Itulah kata-kata beliau dalam tekadnya membela kebenaran.
Siapakah yang mampu menundukkan orang-orang yang segala alternatif perjuangannya adalah serba baik,
sebagaimana beliau? 

Tidak ada, kecuali Maha Perkasa yang dengannya justru menaklukkan manusia ke dalam lindungan syari’at Islam nan agung dan penuh rahmat (Lihat buku Syaikhul Islam Ibnu Taimiyah oleh Abul Hasan An-Nadawi).

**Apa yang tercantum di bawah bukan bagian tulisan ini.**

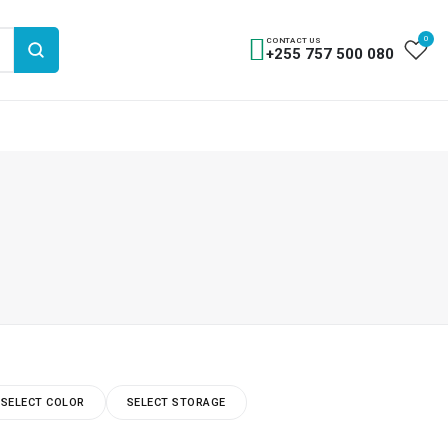
0
CONTACT US
+255 757 500 080
SELECT COLOR
SELECT STORAGE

Ibnul Qayyim, dalam membela kebenaran ia rela diikat badannya lalu diarak keliling kampung dan diludahi masyarakat, namun beliau tetap tegar dalam berdakwah sampai akhir hayatnya (Dari kitab  Zadul Ma’ad).


Seorang da’i haruslah pandai dalam menyampaikan dakwah. Sebab darinyalah satu sebab dari beberapa sebab umat dapat paham Islam yang benar. Oleh karena itu dakwahnya harus sesuai Al-Qur’an dan As Sunah serta sesuai dengan manhaj nubuwwah Rasulullah Shallallaahu alaihi wa Salam. Sebagaimana hal itu sesuai dengan firman Allah: 

 “Serulah manusia kepada jalan Tuhanmu dengan hikmah dan pelajaran yang baik dan bantahlah mereka dengan cara yang baik.” (An-Nahl: 125).

Seorang da’i haruslah selalu introspeksi diri, apakah dakwahnya karena Allah atau karena yang lain: Dalam firman Allah di atas tadi, kata  bil hikmah, Imam Syafi’i memberi komentar: “Setiap hikmah dalam Al-Qur’an berarti As-Sunnah”.

Dan berkaitan dengan kata As-Sunah artinya adalah dakwah itu harus mengikuti sunnah Rasulullah Shallallaahu alaihi wa Salam, bukan berdakwah mengajak orang pada golongan, partai tertentu yang marak hari ini, demokrasi, sekularisme dan lain-lain yang antagonis dengan Islam, silakan lihat komentar Imam Syafi’i dalam kitab  Al-Madkhal fil Aqidah, hal 24.